Peter Jacobs, the James and Shirley Kuse Chair in Chemical Engineering, was recently awarded a three-year, $750,000 grant from Breakthrough T1D (formerly JDRF) to create AI-powered tools to make islet transplantation more successful in treating patients with type 1 diabetes.
In the U.S., around 1.4 million adults and 187,000 children and adolescents live with type 1 diabetes; the worldwide total is estimated at 8.4 million. The incurable autoimmune condition, in which the pancreas does not produce sufficient insulin to regulate blood sugar, is associated with a variety of chronic, life-limiting health problems, and research indicates that the average life expectancy for people with type 1 diabetes is reduced by as much as 10-12 years.
An engineering approach to biomedical solutions
“On the engineering side, this represents an emerging field of research, focusing on cellular-based therapies,” said Jacobs, a professor at Oregon Health & Science University in the Biomedical Engineering Department, who took on a joint appointment at Oregon State University last fall. “There are new and exciting opportunities to apply an engineering mindset and engineering tools like AI to develop biomedical solutions that could have a real impact in health care decision-making.”

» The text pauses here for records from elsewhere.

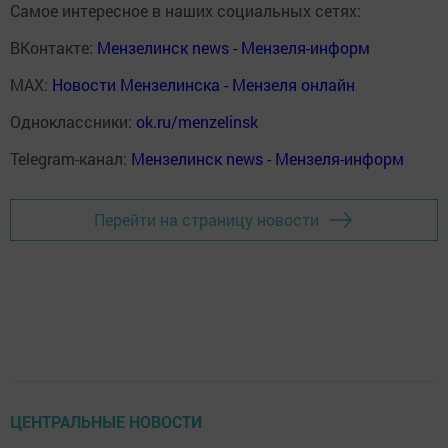
Самое интересное в наших социальных сетях:
ВКонтакте:
Мензелинск news - Мензеля-информ
MAX:
Новости Мензелинска - Мензеля онлайн
Одноклассники:
ok.ru/menzelinsk
Telegram-канал:
Мензелинск news - Мензеля-информ
Перейти на страницу новости
ЦЕНТРАЛЬНЫЕ НОВОСТИ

Islet transplantation is an experimental treatment for type 1 diabetes in which insulin-producing cells (islets) from a donor pancreas are transferred into a patient’s liver, allowing the patient to produce insulin naturally. This procedure can significantly reduce the need for insulin injections, improving quality of life and blood sugar control.
However, drawbacks include limited donor availability, the need for immunosuppressive drugs to prevent rejection, potential side effects from those drugs, and the fact that transplanted islets lose function over time, potentially requiring repeat procedures.

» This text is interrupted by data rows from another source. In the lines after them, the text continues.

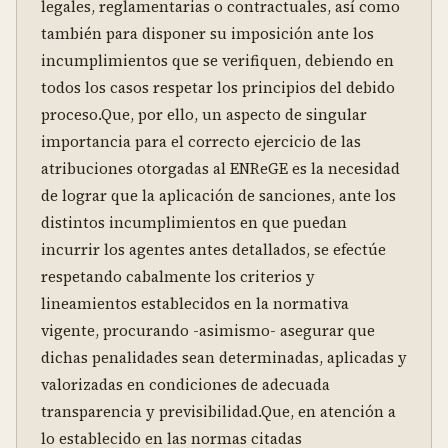
legales, reglamentarias o contractuales, así como 
también para disponer su imposición ante los 
incumplimientos que se verifiquen, debiendo en 
todos los casos respetar los principios del debido 
proceso.Que, por ello, un aspecto de singular 
importancia para el correcto ejercicio de las 
atribuciones otorgadas al ENReGE es la necesidad 
de lograr que la aplicación de sanciones, ante los 
distintos incumplimientos en que puedan 
incurrir los agentes antes detallados, se efectúe 
respetando cabalmente los criterios y 
lineamientos establecidos en la normativa 
vigente, procurando -asimismo- asegurar que 
dichas penalidades sean determinadas, aplicadas y 
valorizadas en condiciones de adecuada 
transparencia y previsibilidad.Que, en atención a 
lo establecido en las normas citadas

Jacobs’ research aims to develop easy-to-use tools to help doctors and patients make better choices before surgery and to guide treatment afterward.

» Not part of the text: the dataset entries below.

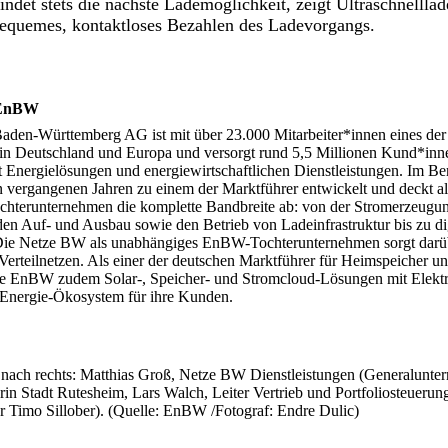
indet stets die nächste Lademöglichkeit, zeigt Ultraschnellla
bequemes, kontaktloses Bezahlen des Ladevorgangs.
 EnBW
den-Württemberg AG ist mit über 23.000 Mitarbeiter*innen eines der
in Deutschland und Europa und versorgt rund 5,5 Millionen Kund*inn
 Energielösungen und energiewirtschaftlichen Dienstleistungen. Im Ber
 vergangenen Jahren zu einem der Marktführer entwickelt und deckt al
ochterunternehmen die komplette Bandbreite ab: von der Stromerzeugu
den Auf- und Ausbau sowie den Betrieb von Ladeinfrastruktur bis zu di
Die Netze BW als unabhängiges EnBW-Tochterunternehmen sorgt darüb
Verteilnetzen. Als einer der deutschen Marktführer für Heimspeicher u
ie EnBW zudem Solar-, Speicher- und Stromcloud-Lösungen mit Elektr
 Energie-Ökosystem für ihre Kunden.
 nach rechts: Matthias Groß, Netze BW Dienstleistungen (Generalunte
in Stadt Rutesheim, Lars Walch, Leiter Vertrieb und Portfoliosteuerung
r Timo Sillober). (Quelle: EnBW /Fotograf: Endre Dulic)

Machine learning to help transplant decision-making
Specifically, the research team will build two decision-support systems: one for use before transplantation and another for ongoing management post-transplant. These tools, known as Bayesian Islet Graft Decision Support Systems, will utilize machine learning techniques, particularly mixed-effects “random forest” models, to predict transplant success.
By analyzing extensive patient data from multiple international registries, researchers aim to identify which factors — such as patient demographics, diabetes history, medication use, and detailed continuous glucose monitoring data — most significantly influence transplant outcomes.
While helping to better understand these factors, the new tools will offer personalized recommendations to improve patient outcomes. The resulting decision-support systems will guide physicians and patients in selecting optimal treatments, potentially increasing success rates, reducing complications, and personalizing care.
“The goal is to help more people achieve insulin independence and healthier lives after transplant, maximizing the benefits of this promising therapy,” Jacobs said.